En effet, le caractère dominant de la réconciliation de Meerab était politique, alors que celle de Bkerké se voulait placée sous le signe de la morale et de la spiritualité. Dans ce contexte, le choix du lieu est à lui seul un message et un symbole. Le 18 janvier 2016, le général Michel Aoun, alors chef du bloc du Changement et de la Réforme, s’était rendu au siège du leader des Forces libanaises Samir Geagea à la tête d’une importante délégation pour l’annonce officielle de ce qui a été appelé « l’entente de Meerab ». Le 14 novembre 2018, Sleiman Frangié et Samir Geagea sont arrivés séparément à Bkerké, à la tête de deux importantes délégations de conseillers, proches et partisans, pour consacrer leur réconciliation sous la houlette du patriarche maronite Mgr Béchara Raï. C’est d’ailleurs un évêque, Mgr Joseph Naffah, qui a lu le texte final de la réconciliation entre le chef des Marada et celui des Forces libanaises, alors que les grandes lignes de « l’entente de Meerab » ont été lues par Aoun ayant à ses côtés Geagea.

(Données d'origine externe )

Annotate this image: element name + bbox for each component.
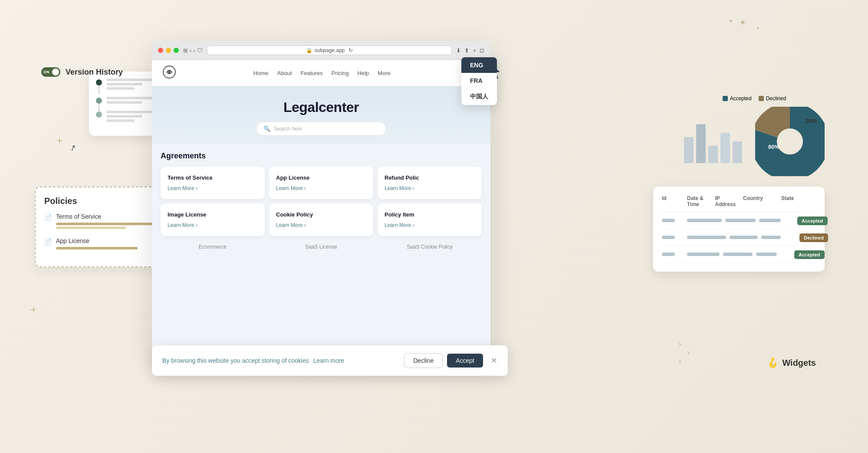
- id-bar-1: [662, 219, 675, 222]
- card-app-license: App License Learn More ›: [269, 167, 373, 199]
- lang-option-fra[interactable]: FRA: [461, 73, 497, 89]
- col-country: Country: [743, 195, 778, 207]
- timeline-dot-3: [96, 112, 102, 118]
- browser-action-icons: ⬇ ⬆ + ⊡: [456, 47, 484, 54]
- cookie-learn-more-link[interactable]: Learn more: [313, 357, 345, 364]
- chart-legend: Accepted Declined: [723, 95, 786, 102]
- card-cookie-policy: Cookie Policy Learn More ›: [269, 204, 373, 236]
- accept-button[interactable]: Accept: [447, 354, 483, 368]
- learn-more-refund[interactable]: Learn More ›: [385, 185, 475, 191]
- policy-cards-grid: Terms of Service Learn More › App Licens…: [161, 167, 482, 236]
- nav-features[interactable]: Features: [301, 70, 323, 76]
- close-button[interactable]: [158, 48, 163, 53]
- pie-chart-area: Accepted Declined 80% 20%: [684, 95, 825, 176]
- language-dropdown[interactable]: ENG FRA 中国人: [461, 57, 497, 105]
- legend-dot-declined: [759, 96, 764, 101]
- bar-1: [684, 137, 694, 163]
- document-icon-tos: 📄: [44, 214, 52, 221]
- reload-icon[interactable]: ↻: [349, 47, 353, 53]
- hero-search-bar[interactable]: 🔍 Search here: [256, 121, 386, 136]
- tabs-icon[interactable]: ⊡: [480, 47, 484, 54]
- nav-links: Home About Features Pricing Help More: [253, 70, 391, 76]
- arrow-icon-refund: ›: [412, 185, 414, 191]
- bar-3: [708, 146, 718, 163]
- site-logo: [162, 65, 176, 81]
- status-badge: Declined: [799, 233, 828, 242]
- status-badge: Accepted: [794, 250, 825, 259]
- toggle-on-label: ON: [43, 70, 49, 74]
- nav-pricing[interactable]: Pricing: [332, 70, 349, 76]
- widgets-label: 🪝 Widgets: [767, 357, 816, 368]
- minimize-button[interactable]: [166, 48, 171, 53]
- timeline-line-3a: [106, 111, 153, 113]
- arrow-icon-policy-item: ›: [412, 222, 414, 228]
- download-icon[interactable]: ⬇: [456, 47, 461, 54]
- version-history-toggle[interactable]: ON: [41, 67, 60, 77]
- lang-option-eng[interactable]: ENG: [461, 57, 497, 73]
- timeline-line-1c: [106, 87, 135, 90]
- legend-label-declined: Declined: [766, 95, 786, 102]
- datetime-bar-1: [687, 219, 722, 222]
- address-bar[interactable]: 🔒 subpage.app ↻: [207, 46, 452, 55]
- nav-help[interactable]: Help: [358, 70, 369, 76]
- new-tab-icon[interactable]: +: [473, 47, 476, 54]
- arrow-icon-app-license: ›: [304, 185, 306, 191]
- maximize-button[interactable]: [174, 48, 179, 53]
- bar-2: [696, 124, 706, 163]
- card-title-refund: Refund Polic: [385, 174, 475, 181]
- country-bar-1: [759, 219, 781, 222]
- col-date-time: Date & Time: [687, 195, 712, 207]
- cookie-text: By browsing this website you accept stor…: [162, 357, 344, 364]
- share-icon[interactable]: ⬆: [464, 47, 469, 54]
- cookie-actions: Decline Accept ✕: [404, 353, 497, 368]
- forward-icon[interactable]: ›: [193, 47, 195, 54]
- pie-label-accepted: 80%: [768, 144, 779, 150]
- timeline-dot-1: [96, 79, 102, 85]
- learn-more-cookie[interactable]: Learn More ›: [276, 222, 366, 228]
- card-title-tos: Terms of Service: [168, 174, 258, 181]
- bar-4: [720, 133, 730, 163]
- table-row: Accepted: [662, 246, 816, 263]
- learn-more-policy-item[interactable]: Learn More ›: [385, 222, 475, 228]
- lang-option-chinese[interactable]: 中国人: [461, 89, 497, 105]
- arrow-icon-image-license: ›: [195, 222, 197, 228]
- country-bar-3: [756, 253, 777, 256]
- col-state: State: [781, 195, 816, 207]
- learn-more-image-license[interactable]: Learn More ›: [168, 222, 258, 228]
- bar-chart: [684, 120, 742, 163]
- timeline-line-3b: [106, 115, 142, 118]
- bottom-card-saas: SaaS License: [269, 240, 373, 253]
- status-badge: Accepted: [797, 217, 828, 225]
- bottom-card-saas-cookie: SaaS Cookie Policy: [378, 240, 482, 253]
- back-icon[interactable]: ‹: [190, 47, 191, 54]
- col-ip: IP Address: [715, 195, 740, 207]
- country-bar-2: [761, 236, 781, 239]
- nav-home[interactable]: Home: [253, 70, 269, 76]
- card-title-policy-item: Policy Item: [385, 211, 475, 218]
- card-image-license: Image License Learn More ›: [161, 204, 265, 236]
- lock-icon: 🔒: [306, 47, 312, 53]
- browser-window: ⊞ ‹ › 🛡 🔒 subpage.app ↻ ⬇ ⬆ + ⊡: [152, 41, 490, 354]
- nav-about[interactable]: About: [277, 70, 292, 76]
- learn-more-app-license[interactable]: Learn More ›: [276, 185, 366, 191]
- nav-more[interactable]: More: [378, 70, 391, 76]
- policy-bar-license-1: [56, 247, 138, 249]
- id-bar-3: [662, 253, 675, 256]
- traffic-lights: [158, 48, 179, 53]
- close-cookie-banner-icon[interactable]: ✕: [491, 356, 497, 365]
- timeline-line-3c: [106, 119, 135, 122]
- table-row: Accepted: [662, 212, 816, 229]
- sidebar-icon[interactable]: ⊞: [183, 47, 188, 54]
- id-bar-2: [662, 236, 675, 239]
- legend-label-accepted: Accepted: [730, 95, 752, 102]
- browser-nav-icons: ⊞ ‹ › 🛡: [183, 47, 203, 54]
- cookie-banner: By browsing this website you accept stor…: [152, 345, 508, 376]
- decline-button[interactable]: Decline: [404, 353, 443, 368]
- card-title-cookie: Cookie Policy: [276, 211, 366, 218]
- datetime-bar-2: [687, 236, 726, 239]
- toggle-container[interactable]: ON: [41, 67, 60, 77]
- learn-more-tos[interactable]: Learn More ›: [168, 185, 258, 191]
- policy-bar-tos-1: [56, 223, 155, 225]
- timeline-line-2a: [106, 97, 153, 99]
- ip-bar-3: [723, 253, 753, 256]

Toutes ces différences ont été voulues par les organisateurs, pour éviter justement les comparaisons et surtout pour que nul ne dise que le sort de la réconciliation de Bkerké pourrait ressembler à celui de « l’entente de Meerab », qui, à bientôt trois ans d’existence, a montré ses limites.
Dans ce contexte, on peut dire aussi que le timing a été minutieusement choisi. Si, pour « l’entente de Meerab », il était clairement lié à l’échéance présidentielle, les protagonistes de « la réconciliation de Bkerké » ont soigneusement choisi une période postélectorale pour ne pas être accusés de vouloir exploiter cette occasion à des fins politiques. Même si le chef des Marada a récemment déclaré dans un entretien télévisé que ce qui le pousse à se rapprocher du chef des Forces libanaises, c’est bien la personnalité de celui du CPL.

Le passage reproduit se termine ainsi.